Core Research Questions & Key Metrics

Core question: How do arrival rate, batch width, request length, and KV-cache capacity jointly impact system performance?

Key metrics defined:

  1. TTFT: Time from request submission to first token output (critical for user experience, focusing on p95/p99 tail latencies).
  2. Goodput: Rate of successfully processed requests (excludes blocked/failed ones, reflecting effective service capacity).
  3. Blocking Probability: Probability of request rejection due to KV-cache shortage or full batch queue.
  4. Preemption Behavior: Frequency and impact of long requests releasing resources for shorter ones.
5

Section 05

Key Experimental Findings

Key Experimental Findings:

  1. Simulation vs Analytical Models: Comparisons across 48 configurations show that goodput predictions are the most accurate (average relative error: 0.177), while p95/p99 TTFT predictions are challenging (average ~1.8), indicating that tail latency modeling remains an open problem.

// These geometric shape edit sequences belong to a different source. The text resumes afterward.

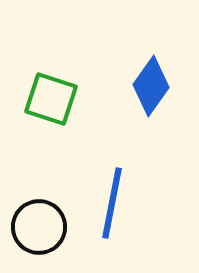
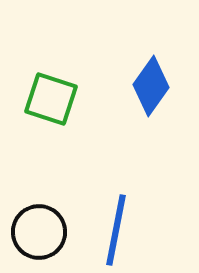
blue line: moved 4 px right, 27 px down
black circle: moved 5 px down
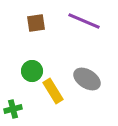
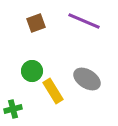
brown square: rotated 12 degrees counterclockwise
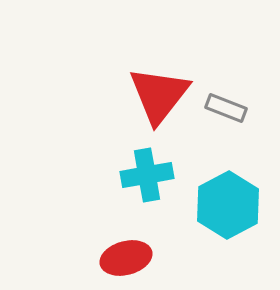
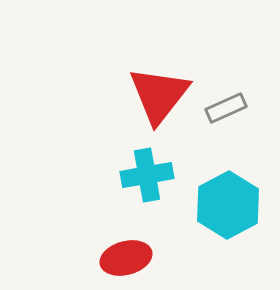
gray rectangle: rotated 45 degrees counterclockwise
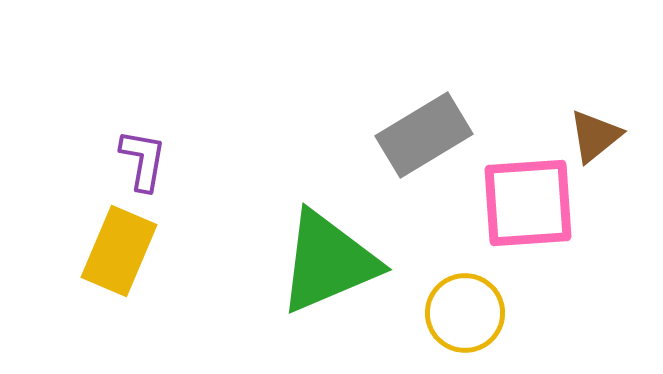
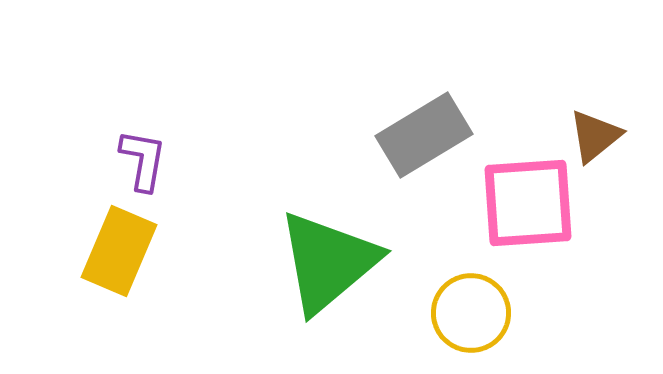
green triangle: rotated 17 degrees counterclockwise
yellow circle: moved 6 px right
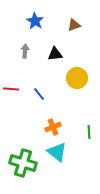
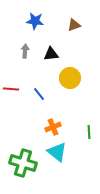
blue star: rotated 24 degrees counterclockwise
black triangle: moved 4 px left
yellow circle: moved 7 px left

  2. vLLM Hardware Measurements: On A10G GPU with Qwen2.5-1.5B-Instruct:

    • Max observed goodput: 6.74 req/s
    • Worst p99 TTFT: 0.185 seconds
    • Average TTFT: <0.061 seconds
    • Average TPOT (per output token time): 8.3-10.2 ms

Notably, no blocking or preemption was observed—suggesting that experimental loads did not reach system bottlenecks, pointing to future higher-pressure tests.

6

Section 06

Technical Insights & Practical Implications

Technical Insights & Practical Implications:

  1. Tail Latency Complexity: Increasing KV-cache budget reduces blocking but may increase tail latency (non-monotonic trade-off), so resource allocation requires careful balancing.
  2. Gap Between Simulation and Real System: No blocking/preemption was observed in vLLM tests vs. simulation—possible reasons: experimental load did not hit thresholds, or vLLM implementation differs from simplified simulation models.
  3. Value of Measurement Infrastructure: The project's reusable pipeline (from trace preprocessing to result aggregation) provides a foundation for systematic performance studies.
7

Section 07

Limitations & Future Directions

Limitations & Future Directions: Limitations: vLLM experiments did not trigger KV-blocking or preemption (higher-pressure tests are needed to simulate real-world bottlenecks).

Future directions:

  • Validate larger models (7B,70B) and multi-GPU parallel scenarios.
  • Test more complex request length distributions.
  • Improve tail latency prediction accuracy by aligning analytical models with real data.